Agent Who Shot Renee Good Was Trained to Track and Apprehend Fugitives

Jonathan Ross holds a cellphone in his left hand. His face is partially covered with a mask.

Jonathan Ross stood before a small group of his fellow students at Anderson University in Indiana and cautioned that the war in Iraq was not the one they were seeing on television.

It was April 2006, and the 23-year-old was recently back from a National Guard deployment to Iraq, speaking at a “Support the Troops” event hosted by the College Republicans. Mr. Ross showed the students photos of charred Humvees and walls pockmarked with bullet holes.

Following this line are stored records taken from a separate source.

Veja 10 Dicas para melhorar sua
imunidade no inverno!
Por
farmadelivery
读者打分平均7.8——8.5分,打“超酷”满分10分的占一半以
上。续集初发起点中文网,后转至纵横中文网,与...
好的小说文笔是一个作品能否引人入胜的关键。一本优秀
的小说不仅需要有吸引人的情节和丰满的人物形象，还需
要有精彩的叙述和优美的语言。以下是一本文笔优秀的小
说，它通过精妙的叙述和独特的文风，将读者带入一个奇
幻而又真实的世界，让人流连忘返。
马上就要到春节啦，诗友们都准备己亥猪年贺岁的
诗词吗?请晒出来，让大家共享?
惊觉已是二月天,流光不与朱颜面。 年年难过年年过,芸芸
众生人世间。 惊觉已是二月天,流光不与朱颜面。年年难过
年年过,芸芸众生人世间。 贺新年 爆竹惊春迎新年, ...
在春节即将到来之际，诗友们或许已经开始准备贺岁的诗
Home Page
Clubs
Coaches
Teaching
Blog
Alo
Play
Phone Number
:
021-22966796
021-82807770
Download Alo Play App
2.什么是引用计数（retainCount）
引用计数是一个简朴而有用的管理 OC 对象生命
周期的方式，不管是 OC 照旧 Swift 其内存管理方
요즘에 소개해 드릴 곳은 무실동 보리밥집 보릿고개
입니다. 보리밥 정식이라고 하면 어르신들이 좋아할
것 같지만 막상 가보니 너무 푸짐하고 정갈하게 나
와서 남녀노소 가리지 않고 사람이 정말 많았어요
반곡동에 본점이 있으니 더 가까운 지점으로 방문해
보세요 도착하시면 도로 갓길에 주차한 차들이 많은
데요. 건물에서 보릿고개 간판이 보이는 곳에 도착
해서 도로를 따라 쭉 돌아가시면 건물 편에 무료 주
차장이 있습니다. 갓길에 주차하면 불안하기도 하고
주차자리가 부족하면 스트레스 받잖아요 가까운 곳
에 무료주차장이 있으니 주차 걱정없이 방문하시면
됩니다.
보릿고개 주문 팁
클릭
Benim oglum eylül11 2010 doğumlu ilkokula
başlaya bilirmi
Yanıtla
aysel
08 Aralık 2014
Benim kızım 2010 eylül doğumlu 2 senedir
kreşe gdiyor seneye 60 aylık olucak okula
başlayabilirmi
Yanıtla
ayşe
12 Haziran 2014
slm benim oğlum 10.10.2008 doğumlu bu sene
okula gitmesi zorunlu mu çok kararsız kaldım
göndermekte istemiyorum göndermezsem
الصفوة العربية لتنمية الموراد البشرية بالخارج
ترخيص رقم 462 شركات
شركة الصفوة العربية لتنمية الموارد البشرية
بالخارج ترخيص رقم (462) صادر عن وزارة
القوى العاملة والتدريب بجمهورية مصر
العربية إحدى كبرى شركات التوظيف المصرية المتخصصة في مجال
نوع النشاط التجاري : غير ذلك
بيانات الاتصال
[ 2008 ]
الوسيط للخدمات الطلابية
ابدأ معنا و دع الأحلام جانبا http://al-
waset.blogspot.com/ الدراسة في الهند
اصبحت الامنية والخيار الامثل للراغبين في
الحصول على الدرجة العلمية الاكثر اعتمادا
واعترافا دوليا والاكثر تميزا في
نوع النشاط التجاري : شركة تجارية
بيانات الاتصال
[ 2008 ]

“We just got armor from the dump,” he said, describing how they outfitted their vehicles. “They didn’t supply us with the trucks you see on the news at all.”

Twenty years later, Mr. Ross, now an agent with Immigration and Customs Enforcement, is once again on the front lines of a polarizing mission: the Trump administration’s aggressive immigration crackdown in Minnesota.

On Jan. 7, during an enforcement surge in south Minneapolis, Mr. Ross fired three shots into a moving S.U.V., killing Renee Good, a 37-year-old mother of three. Her partner, Becca, who recorded the standoff on her phone, later said the couple had “stopped to support our neighbors” after federal agents were spotted in their neighborhood.